Deputy Minister Jeffery added: ‘For example, new criminal cases to courts have continued to drop on an annual basis from 1 058 210 in 2008/9 to 916 917 in 2012/13. One would have expected that courts would thus have performed better as fewer new cases have been coming in, but the fact is that criminal cases disposed of have also declined – from 1 070 435 in 2008/9 to 949 397 in 2012/13. Fortunately, on the positive side, there has been an increase in the number of finalised cases, from 431 819 in 2008/9 to 466 800 in 2012/13.’
Deputy Minister Jeffery said that there were 2 026 magistrates in total, which was significantly more than judges. ‘[T]o extend the remuneration of judges to magistrates and/or to extend benefits, such as a salary for life, to all magistrates is simply not feasible from a financial point of view.’
Deputy Minister Jeffery urged magistrates to engage with the Public Office Bearers Remuneration Commission. He said that magistrates were no longer civil servants as they, like judges, were not employees. Deputy Minister Jeffery said that any industrial action undertaken by judicial officers was improper and unbecoming the role and position of a judicial officer. ‘Strike action does not promote and maintain the rule of law. Judicial officers are not employees and therefore the Labour Relations Act [66 of 1995] that provides for the protected participation in strikes or industrial action does not apply, making any such strike illegal,’ he said.
According to Deputy Minister Jeffery there are 761 magistrates’ courts of which 387 are seats of the courts, 103 branch courts and 271 periodical courts. All district magistrates’ courts have either a court manager or in smaller courts, such as branch and periodical courts, an office manager per court. He said that in total there are 298 court managers, with 56 vacancies.

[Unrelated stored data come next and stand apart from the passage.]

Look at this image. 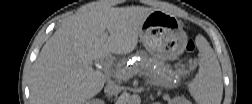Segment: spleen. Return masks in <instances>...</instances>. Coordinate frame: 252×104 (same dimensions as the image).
<instances>
[{
	"instance_id": "obj_1",
	"label": "spleen",
	"mask_w": 252,
	"mask_h": 104,
	"mask_svg": "<svg viewBox=\"0 0 252 104\" xmlns=\"http://www.w3.org/2000/svg\"><path fill=\"white\" fill-rule=\"evenodd\" d=\"M196 44L199 49V71L188 85L189 93L199 104H219L223 94L220 64L203 36L196 37Z\"/></svg>"
}]
</instances>
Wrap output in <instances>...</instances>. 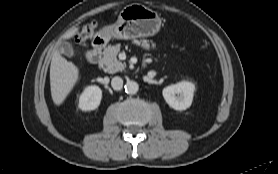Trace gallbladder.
<instances>
[{
    "label": "gallbladder",
    "mask_w": 278,
    "mask_h": 174,
    "mask_svg": "<svg viewBox=\"0 0 278 174\" xmlns=\"http://www.w3.org/2000/svg\"><path fill=\"white\" fill-rule=\"evenodd\" d=\"M57 51L60 53V54H63L67 57H73L76 55V52L75 50L73 49L72 45L69 43V42H60L58 45H57Z\"/></svg>",
    "instance_id": "gallbladder-1"
}]
</instances>
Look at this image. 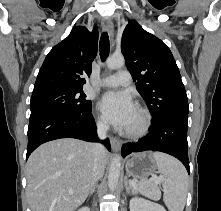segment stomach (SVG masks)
Listing matches in <instances>:
<instances>
[{
    "label": "stomach",
    "instance_id": "stomach-1",
    "mask_svg": "<svg viewBox=\"0 0 221 211\" xmlns=\"http://www.w3.org/2000/svg\"><path fill=\"white\" fill-rule=\"evenodd\" d=\"M126 172L135 178H146L156 169V162L151 152H141L126 162Z\"/></svg>",
    "mask_w": 221,
    "mask_h": 211
}]
</instances>
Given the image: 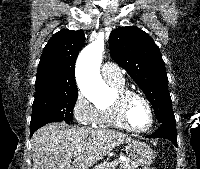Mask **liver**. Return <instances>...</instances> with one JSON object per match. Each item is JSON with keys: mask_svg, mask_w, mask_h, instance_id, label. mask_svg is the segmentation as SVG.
<instances>
[{"mask_svg": "<svg viewBox=\"0 0 200 169\" xmlns=\"http://www.w3.org/2000/svg\"><path fill=\"white\" fill-rule=\"evenodd\" d=\"M130 141L128 135L114 130L51 123L32 136L33 169H88L116 146Z\"/></svg>", "mask_w": 200, "mask_h": 169, "instance_id": "liver-1", "label": "liver"}]
</instances>
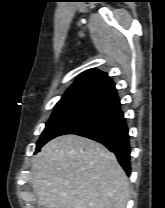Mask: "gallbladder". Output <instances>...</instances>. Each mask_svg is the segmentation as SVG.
<instances>
[{"label":"gallbladder","mask_w":165,"mask_h":208,"mask_svg":"<svg viewBox=\"0 0 165 208\" xmlns=\"http://www.w3.org/2000/svg\"><path fill=\"white\" fill-rule=\"evenodd\" d=\"M38 208H45L44 206H39Z\"/></svg>","instance_id":"1"}]
</instances>
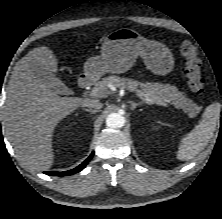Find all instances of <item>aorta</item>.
Wrapping results in <instances>:
<instances>
[{"label":"aorta","instance_id":"1","mask_svg":"<svg viewBox=\"0 0 222 219\" xmlns=\"http://www.w3.org/2000/svg\"><path fill=\"white\" fill-rule=\"evenodd\" d=\"M106 125L110 128H121L125 125V118L120 113H111L106 118Z\"/></svg>","mask_w":222,"mask_h":219}]
</instances>
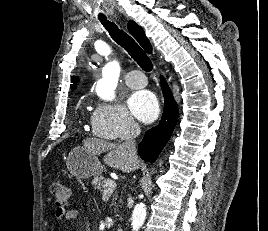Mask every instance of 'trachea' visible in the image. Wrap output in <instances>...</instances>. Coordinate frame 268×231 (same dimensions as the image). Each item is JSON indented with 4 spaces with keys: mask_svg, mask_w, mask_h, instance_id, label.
<instances>
[{
    "mask_svg": "<svg viewBox=\"0 0 268 231\" xmlns=\"http://www.w3.org/2000/svg\"><path fill=\"white\" fill-rule=\"evenodd\" d=\"M99 20L112 39L123 47L144 71L149 72L153 69L151 60L131 36L120 30L115 23L107 20V18H99Z\"/></svg>",
    "mask_w": 268,
    "mask_h": 231,
    "instance_id": "3493384b",
    "label": "trachea"
}]
</instances>
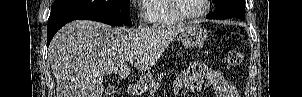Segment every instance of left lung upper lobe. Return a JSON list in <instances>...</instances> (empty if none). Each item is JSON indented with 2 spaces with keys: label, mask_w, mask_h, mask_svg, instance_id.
<instances>
[{
  "label": "left lung upper lobe",
  "mask_w": 302,
  "mask_h": 97,
  "mask_svg": "<svg viewBox=\"0 0 302 97\" xmlns=\"http://www.w3.org/2000/svg\"><path fill=\"white\" fill-rule=\"evenodd\" d=\"M217 9L212 12L216 19L245 18V0H213Z\"/></svg>",
  "instance_id": "5c2ea615"
}]
</instances>
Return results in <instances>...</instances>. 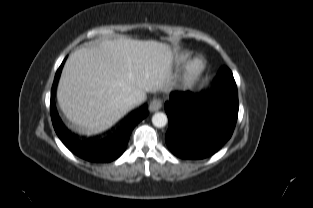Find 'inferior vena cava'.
<instances>
[{
	"mask_svg": "<svg viewBox=\"0 0 313 208\" xmlns=\"http://www.w3.org/2000/svg\"><path fill=\"white\" fill-rule=\"evenodd\" d=\"M121 101L124 107L127 108L137 104L139 99L135 93L128 92L122 96Z\"/></svg>",
	"mask_w": 313,
	"mask_h": 208,
	"instance_id": "602c4592",
	"label": "inferior vena cava"
}]
</instances>
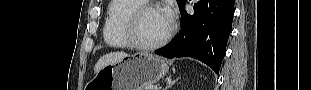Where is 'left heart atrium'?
Masks as SVG:
<instances>
[{"label": "left heart atrium", "mask_w": 311, "mask_h": 90, "mask_svg": "<svg viewBox=\"0 0 311 90\" xmlns=\"http://www.w3.org/2000/svg\"><path fill=\"white\" fill-rule=\"evenodd\" d=\"M164 14H165L167 20L169 21V23L172 24L173 18H174L173 11L170 10V9H168V10H165V11H164Z\"/></svg>", "instance_id": "1"}]
</instances>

Deputy Minister Jeffery said that after job vacancy advertisements in 2012 the selection committee of the Magistrates’ Commission noted that the majority of candidates who were short-listed for posts of magistrate and regional magistrate had more than ten years’ applicable post-university court experience and it was for this reason that the committee recommended that the experience requirement be raised to seven years’ post-university experience in respect of posts of magistrates and to ten years’ post-university experience in respect of posts of regional magistrates.
Deputy Minister Jeffery said that they are pleased to note that there is certainly no shortage of suitably qualified candidates who wish to serve as judicial officers; for the 308 positions that were advertised in November 2013, 2 500 applications were received and are currently being considered.

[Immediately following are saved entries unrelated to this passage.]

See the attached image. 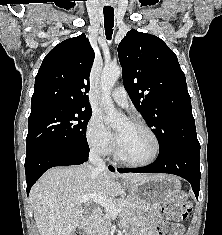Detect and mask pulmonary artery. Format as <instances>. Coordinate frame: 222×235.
<instances>
[{
    "label": "pulmonary artery",
    "instance_id": "1",
    "mask_svg": "<svg viewBox=\"0 0 222 235\" xmlns=\"http://www.w3.org/2000/svg\"><path fill=\"white\" fill-rule=\"evenodd\" d=\"M113 100L120 106L127 108L129 106V98L123 87H117L111 94Z\"/></svg>",
    "mask_w": 222,
    "mask_h": 235
}]
</instances>
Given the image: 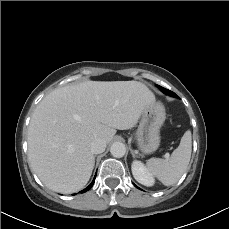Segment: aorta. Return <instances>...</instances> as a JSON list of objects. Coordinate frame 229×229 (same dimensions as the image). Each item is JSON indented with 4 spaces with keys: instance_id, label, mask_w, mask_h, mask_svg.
I'll return each mask as SVG.
<instances>
[{
    "instance_id": "obj_1",
    "label": "aorta",
    "mask_w": 229,
    "mask_h": 229,
    "mask_svg": "<svg viewBox=\"0 0 229 229\" xmlns=\"http://www.w3.org/2000/svg\"><path fill=\"white\" fill-rule=\"evenodd\" d=\"M110 153L113 157H116V158H121L125 155L126 153V147L123 143L121 142H114L112 145H111V148H110Z\"/></svg>"
}]
</instances>
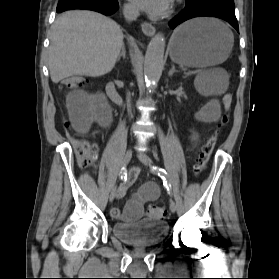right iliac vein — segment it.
I'll use <instances>...</instances> for the list:
<instances>
[{
	"mask_svg": "<svg viewBox=\"0 0 279 279\" xmlns=\"http://www.w3.org/2000/svg\"><path fill=\"white\" fill-rule=\"evenodd\" d=\"M131 158H132V151H131V150H128V151L126 152V154H125L122 167L125 168V167L127 166V164L130 162ZM117 194H118L117 187L114 186V187L112 188L111 192H110V196H109L110 202H112V201L115 199V197L117 196Z\"/></svg>",
	"mask_w": 279,
	"mask_h": 279,
	"instance_id": "63e3f726",
	"label": "right iliac vein"
}]
</instances>
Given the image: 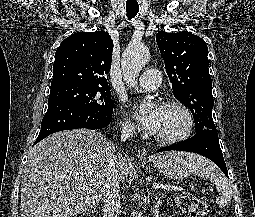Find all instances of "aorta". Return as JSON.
Here are the masks:
<instances>
[{"label":"aorta","instance_id":"1","mask_svg":"<svg viewBox=\"0 0 255 217\" xmlns=\"http://www.w3.org/2000/svg\"><path fill=\"white\" fill-rule=\"evenodd\" d=\"M149 60V50L137 44H130L122 55L121 67L123 79L128 86L136 84V78L141 69L146 65ZM149 100H144L140 104V113L144 114L148 108L151 107Z\"/></svg>","mask_w":255,"mask_h":217}]
</instances>
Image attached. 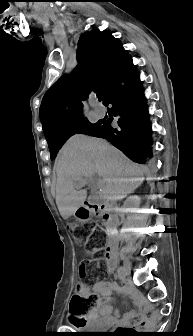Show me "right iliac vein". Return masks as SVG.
Here are the masks:
<instances>
[{
  "label": "right iliac vein",
  "instance_id": "63e3f726",
  "mask_svg": "<svg viewBox=\"0 0 193 336\" xmlns=\"http://www.w3.org/2000/svg\"><path fill=\"white\" fill-rule=\"evenodd\" d=\"M130 271H131V266H130V263L128 261V259H124V264H123V267H122V274H121V278H124L128 275H130Z\"/></svg>",
  "mask_w": 193,
  "mask_h": 336
}]
</instances>
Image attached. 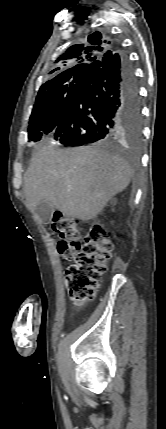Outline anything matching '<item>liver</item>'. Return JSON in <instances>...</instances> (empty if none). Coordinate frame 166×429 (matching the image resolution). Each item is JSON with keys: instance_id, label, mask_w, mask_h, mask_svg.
Instances as JSON below:
<instances>
[{"instance_id": "obj_1", "label": "liver", "mask_w": 166, "mask_h": 429, "mask_svg": "<svg viewBox=\"0 0 166 429\" xmlns=\"http://www.w3.org/2000/svg\"><path fill=\"white\" fill-rule=\"evenodd\" d=\"M132 171L121 157L98 146L42 147L24 176L26 205L47 202L64 215L89 221L130 183Z\"/></svg>"}]
</instances>
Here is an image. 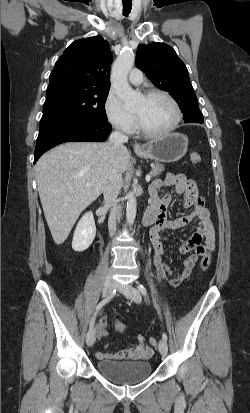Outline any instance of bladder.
Segmentation results:
<instances>
[{
  "label": "bladder",
  "mask_w": 250,
  "mask_h": 413,
  "mask_svg": "<svg viewBox=\"0 0 250 413\" xmlns=\"http://www.w3.org/2000/svg\"><path fill=\"white\" fill-rule=\"evenodd\" d=\"M100 373L118 384H135L151 374L149 361H117L102 359L96 363Z\"/></svg>",
  "instance_id": "1"
}]
</instances>
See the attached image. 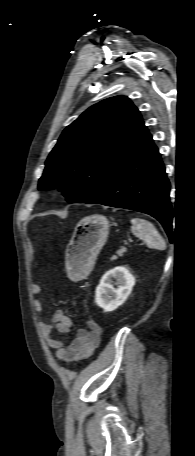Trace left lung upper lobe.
I'll use <instances>...</instances> for the list:
<instances>
[{
  "mask_svg": "<svg viewBox=\"0 0 195 456\" xmlns=\"http://www.w3.org/2000/svg\"><path fill=\"white\" fill-rule=\"evenodd\" d=\"M144 124L124 96L87 109L61 134L49 154L39 190L59 189L69 203H82L105 182Z\"/></svg>",
  "mask_w": 195,
  "mask_h": 456,
  "instance_id": "left-lung-upper-lobe-1",
  "label": "left lung upper lobe"
}]
</instances>
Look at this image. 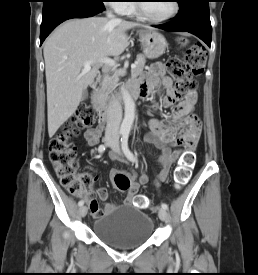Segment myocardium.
<instances>
[{"label":"myocardium","mask_w":258,"mask_h":275,"mask_svg":"<svg viewBox=\"0 0 258 275\" xmlns=\"http://www.w3.org/2000/svg\"><path fill=\"white\" fill-rule=\"evenodd\" d=\"M173 5H174V9L172 11L171 14H169L168 16L162 17V18H154L152 16H150L145 8L144 5L142 3H135V9L136 11L145 19H147L148 21L154 22V23H162L165 21H168L172 18H174L180 11V5L178 3L177 0H173Z\"/></svg>","instance_id":"myocardium-1"}]
</instances>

The Deputy Minister said that other issues that are on the table and that are receiving the Justice Department’s ongoing attention include matters such as the policy for the appointment of acting magistrates, the remuneration dispensation for the lower court judiciary and the progress and timeframes for the Lower Courts Bill.

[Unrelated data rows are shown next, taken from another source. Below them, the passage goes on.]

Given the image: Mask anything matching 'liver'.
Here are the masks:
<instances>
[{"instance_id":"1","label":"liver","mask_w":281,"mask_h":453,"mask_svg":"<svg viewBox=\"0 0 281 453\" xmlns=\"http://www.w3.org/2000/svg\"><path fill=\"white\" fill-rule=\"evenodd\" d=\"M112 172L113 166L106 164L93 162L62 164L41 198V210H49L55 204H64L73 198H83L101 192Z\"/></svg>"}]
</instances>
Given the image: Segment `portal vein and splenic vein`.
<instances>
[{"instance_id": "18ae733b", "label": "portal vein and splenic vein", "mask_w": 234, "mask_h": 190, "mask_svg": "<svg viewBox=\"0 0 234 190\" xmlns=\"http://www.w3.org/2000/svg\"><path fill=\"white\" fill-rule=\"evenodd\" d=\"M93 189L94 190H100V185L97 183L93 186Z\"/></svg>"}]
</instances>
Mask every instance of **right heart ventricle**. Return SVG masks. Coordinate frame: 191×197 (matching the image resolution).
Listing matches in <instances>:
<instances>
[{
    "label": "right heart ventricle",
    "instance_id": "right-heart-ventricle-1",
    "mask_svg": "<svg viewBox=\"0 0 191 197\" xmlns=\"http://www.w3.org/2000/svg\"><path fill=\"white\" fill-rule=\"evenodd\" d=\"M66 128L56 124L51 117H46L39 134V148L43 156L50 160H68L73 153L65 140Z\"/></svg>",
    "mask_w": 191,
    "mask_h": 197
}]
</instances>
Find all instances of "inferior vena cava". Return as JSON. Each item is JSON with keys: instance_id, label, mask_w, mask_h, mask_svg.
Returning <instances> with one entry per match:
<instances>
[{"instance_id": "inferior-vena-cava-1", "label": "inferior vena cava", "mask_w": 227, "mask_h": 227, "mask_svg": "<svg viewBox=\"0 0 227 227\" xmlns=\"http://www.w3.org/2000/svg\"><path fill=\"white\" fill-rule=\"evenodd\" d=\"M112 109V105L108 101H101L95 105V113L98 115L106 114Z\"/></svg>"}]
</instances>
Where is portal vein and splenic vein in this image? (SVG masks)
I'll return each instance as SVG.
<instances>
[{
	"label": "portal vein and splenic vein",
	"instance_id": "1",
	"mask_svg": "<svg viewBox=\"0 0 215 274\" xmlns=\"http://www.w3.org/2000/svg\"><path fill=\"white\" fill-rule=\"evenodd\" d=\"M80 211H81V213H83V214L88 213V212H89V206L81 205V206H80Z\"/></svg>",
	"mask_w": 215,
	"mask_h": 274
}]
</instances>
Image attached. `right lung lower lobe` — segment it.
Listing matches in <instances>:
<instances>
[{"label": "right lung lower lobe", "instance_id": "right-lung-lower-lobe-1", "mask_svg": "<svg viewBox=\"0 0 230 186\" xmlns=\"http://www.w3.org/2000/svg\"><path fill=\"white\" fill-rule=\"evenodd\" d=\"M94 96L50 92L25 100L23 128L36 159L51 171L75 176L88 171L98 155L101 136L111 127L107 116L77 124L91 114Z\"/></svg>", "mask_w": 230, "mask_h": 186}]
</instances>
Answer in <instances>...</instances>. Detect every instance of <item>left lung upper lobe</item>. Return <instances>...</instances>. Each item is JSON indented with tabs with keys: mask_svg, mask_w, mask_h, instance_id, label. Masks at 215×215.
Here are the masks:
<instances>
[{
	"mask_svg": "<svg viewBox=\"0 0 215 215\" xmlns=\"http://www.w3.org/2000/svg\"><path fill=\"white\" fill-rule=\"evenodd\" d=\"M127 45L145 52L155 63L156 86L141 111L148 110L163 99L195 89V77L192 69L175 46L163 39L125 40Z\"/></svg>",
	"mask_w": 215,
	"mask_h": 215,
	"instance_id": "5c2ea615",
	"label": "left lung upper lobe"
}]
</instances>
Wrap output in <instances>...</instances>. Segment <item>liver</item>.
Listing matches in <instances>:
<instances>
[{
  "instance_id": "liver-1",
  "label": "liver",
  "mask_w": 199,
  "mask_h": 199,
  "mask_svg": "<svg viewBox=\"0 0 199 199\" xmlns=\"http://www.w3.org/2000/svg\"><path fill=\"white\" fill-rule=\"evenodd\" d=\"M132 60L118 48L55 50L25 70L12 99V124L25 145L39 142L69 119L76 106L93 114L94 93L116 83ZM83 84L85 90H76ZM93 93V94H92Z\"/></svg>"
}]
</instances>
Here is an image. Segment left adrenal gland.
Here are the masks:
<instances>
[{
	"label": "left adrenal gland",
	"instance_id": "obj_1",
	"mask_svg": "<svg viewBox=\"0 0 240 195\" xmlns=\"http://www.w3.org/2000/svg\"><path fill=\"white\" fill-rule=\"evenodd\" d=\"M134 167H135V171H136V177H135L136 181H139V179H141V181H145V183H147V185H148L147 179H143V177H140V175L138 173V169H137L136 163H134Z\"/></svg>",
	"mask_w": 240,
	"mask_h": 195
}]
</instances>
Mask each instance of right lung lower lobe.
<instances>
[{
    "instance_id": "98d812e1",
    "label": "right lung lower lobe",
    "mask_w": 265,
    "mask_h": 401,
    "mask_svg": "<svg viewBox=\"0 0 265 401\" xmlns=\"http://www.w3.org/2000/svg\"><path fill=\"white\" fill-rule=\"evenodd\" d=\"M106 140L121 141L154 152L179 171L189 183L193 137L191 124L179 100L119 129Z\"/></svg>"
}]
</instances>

He concluded by saying: ‘We may not agree on all issues, but what is important is that all parties keep the channels of communication open and that all role-players engage, in good faith, to find solutions that are mutually beneficial. The crux of the matter really is this: There are many issues which affect all of us, all the various role-players, on one level or another. Issues can and should be resolved by way of constructive engagement, not industrial action.’